I find it distressing that, when you go and talk to people in the tourism industry, you find that the extent to which the EMDG scheme and its elimination might be detrimental to tourism is quite staggering. Look at, for example, a letter that has been sent to the Prime Minister from Flag, the group of hotels, inns, resorts and apartments. The language is extraordinary. It says here that, should the EMDG scheme be abolished, Flag would have to seriously reconsider its overseas activities and such an action would have serious ramifications on the employment prospects of a number of Australians and have a negative impact on the viability of Flag member properties. I think that puts an added dimension on this matter.

I notice the honourable member for Dawson (Mrs De-Anne Kelly) is in the chamber this evening. I am not sure if she is down to speak. She comes from a very important part of Australia where the tourism industry is of great benefit to not only the local people but also those in the wider region. I know that she made a submission to the inquiry following which the report Taxing relaxing was produced, because I have read it. She said some interesting things about the diesel fuel rebate scheme. She said some other things about tourist operators in her area. She was not a member of parliament then, but that is fine; she is here now. She is a voice for tourism from the Mackay region. I will look forward to her contribution here.

The purpose of my amendments, which I have already circulated in the House, is just to keep the government honest, to get them to adopt the policy which they clearly enunciated in the election campaign. These amendments, therefore, I would think would be overwhelmingly supported.

If a division is called, the member for Dawson will have to go over to the other side. We will go with her; we will all go over to that side. All the members of the government will still be over there because we will all be supporting these amendments. By way of these amendments we are saying, `Let's give the same break to the tourism industry that is given to others eligible under the EMDG scheme.'

I think it is fair to say that, in the past, there might have been some criticism levelled at the former government for keeping it at 25 per cent. Now we are saying that it should be 50 per cent.
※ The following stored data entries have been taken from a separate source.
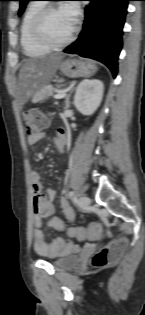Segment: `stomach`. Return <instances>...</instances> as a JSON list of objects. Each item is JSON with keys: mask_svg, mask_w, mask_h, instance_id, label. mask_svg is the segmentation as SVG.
I'll return each mask as SVG.
<instances>
[{"mask_svg": "<svg viewBox=\"0 0 145 315\" xmlns=\"http://www.w3.org/2000/svg\"><path fill=\"white\" fill-rule=\"evenodd\" d=\"M61 64H68V71H61L64 75L70 78L81 76H89L93 74L96 67L92 61H80L77 59H69Z\"/></svg>", "mask_w": 145, "mask_h": 315, "instance_id": "0dacf381", "label": "stomach"}]
</instances>
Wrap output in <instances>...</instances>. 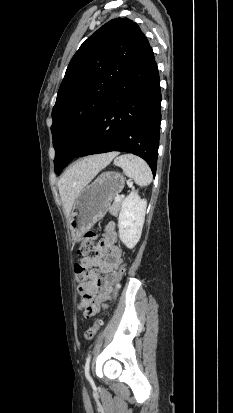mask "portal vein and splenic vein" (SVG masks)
<instances>
[{
    "instance_id": "18ae733b",
    "label": "portal vein and splenic vein",
    "mask_w": 233,
    "mask_h": 413,
    "mask_svg": "<svg viewBox=\"0 0 233 413\" xmlns=\"http://www.w3.org/2000/svg\"><path fill=\"white\" fill-rule=\"evenodd\" d=\"M121 198H122V196L117 195V196L115 197V201H116V202H118V201H120V200H121Z\"/></svg>"
}]
</instances>
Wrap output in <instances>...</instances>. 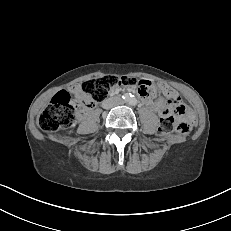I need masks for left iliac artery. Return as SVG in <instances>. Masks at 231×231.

I think that was more a response of economic rationalists looking at what it might cost than anything else.

I can clearly say to all those in the House that this policy should be supported. We certainly do. We are serious about it and will be moving amendments, which we hope will be supported by everybody in the House this evening. I hope that in the consideration in detail stage all members of this chamber will rise in their places unanimously to support these amendments. After all, at the end of the day we are simply trying to ensure that the honesty in politics that we hear so much about from those in government will be put in place.